TASK – Restate word for word the entries below, starting with the line with "estatística avalia quanto tempo um evento de" and continuing through the line with "Katolickie poradnie rodzinne". Include both of those lines and no others.

═══ MATERIAL FOR THE TASK

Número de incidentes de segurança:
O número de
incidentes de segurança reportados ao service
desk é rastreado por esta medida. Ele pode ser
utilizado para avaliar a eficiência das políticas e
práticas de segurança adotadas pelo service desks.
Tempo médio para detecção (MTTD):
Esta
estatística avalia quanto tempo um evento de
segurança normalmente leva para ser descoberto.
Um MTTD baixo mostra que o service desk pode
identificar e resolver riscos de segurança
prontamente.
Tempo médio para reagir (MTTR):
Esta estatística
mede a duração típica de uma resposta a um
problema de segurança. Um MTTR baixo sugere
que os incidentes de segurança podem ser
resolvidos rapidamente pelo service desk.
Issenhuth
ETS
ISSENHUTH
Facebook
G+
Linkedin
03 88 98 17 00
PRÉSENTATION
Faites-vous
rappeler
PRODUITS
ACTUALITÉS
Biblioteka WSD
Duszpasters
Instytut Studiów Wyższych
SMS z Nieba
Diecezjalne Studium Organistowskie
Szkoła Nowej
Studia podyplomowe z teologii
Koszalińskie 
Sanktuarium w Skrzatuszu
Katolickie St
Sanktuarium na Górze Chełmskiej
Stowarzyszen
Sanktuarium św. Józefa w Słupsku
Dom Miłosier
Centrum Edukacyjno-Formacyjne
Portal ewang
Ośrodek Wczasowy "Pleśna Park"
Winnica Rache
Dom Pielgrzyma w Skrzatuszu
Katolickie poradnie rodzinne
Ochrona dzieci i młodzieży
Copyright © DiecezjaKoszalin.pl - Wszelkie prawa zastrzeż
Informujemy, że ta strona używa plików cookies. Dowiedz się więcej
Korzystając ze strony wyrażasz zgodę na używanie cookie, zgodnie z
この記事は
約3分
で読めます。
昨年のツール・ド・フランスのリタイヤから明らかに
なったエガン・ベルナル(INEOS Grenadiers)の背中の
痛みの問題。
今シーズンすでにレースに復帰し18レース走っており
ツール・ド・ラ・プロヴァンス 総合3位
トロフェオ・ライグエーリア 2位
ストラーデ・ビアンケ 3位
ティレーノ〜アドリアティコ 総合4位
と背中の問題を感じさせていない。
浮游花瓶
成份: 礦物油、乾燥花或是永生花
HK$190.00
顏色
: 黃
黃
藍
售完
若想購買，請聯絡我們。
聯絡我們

══════

ANSWER FOR THIS EXERCISE –
estatística avalia quanto tempo um evento de
segurança normalmente leva para ser descoberto.
Um MTTD baixo mostra que o service desk pode
identificar e resolver riscos de segurança
prontamente.
Tempo médio para reagir (MTTR):
Esta estatística
mede a duração típica de uma resposta a um
problema de segurança. Um MTTR baixo sugere
que os incidentes de segurança podem ser
resolvidos rapidamente pelo service desk.
Issenhuth
ETS
ISSENHUTH
Facebook
G+
Linkedin
03 88 98 17 00
PRÉSENTATION
Faites-vous
rappeler
PRODUITS
ACTUALITÉS
Biblioteka WSD
Duszpasters
Instytut Studiów Wyższych
SMS z Nieba
Diecezjalne Studium Organistowskie
Szkoła Nowej
Studia podyplomowe z teologii
Koszalińskie 
Sanktuarium w Skrzatuszu
Katolickie St
Sanktuarium na Górze Chełmskiej
Stowarzyszen
Sanktuarium św. Józefa w Słupsku
Dom Miłosier
Centrum Edukacyjno-Formacyjne
Portal ewang
Ośrodek Wczasowy "Pleśna Park"
Winnica Rache
Dom Pielgrzyma w Skrzatuszu
Katolickie poradnie rodzinne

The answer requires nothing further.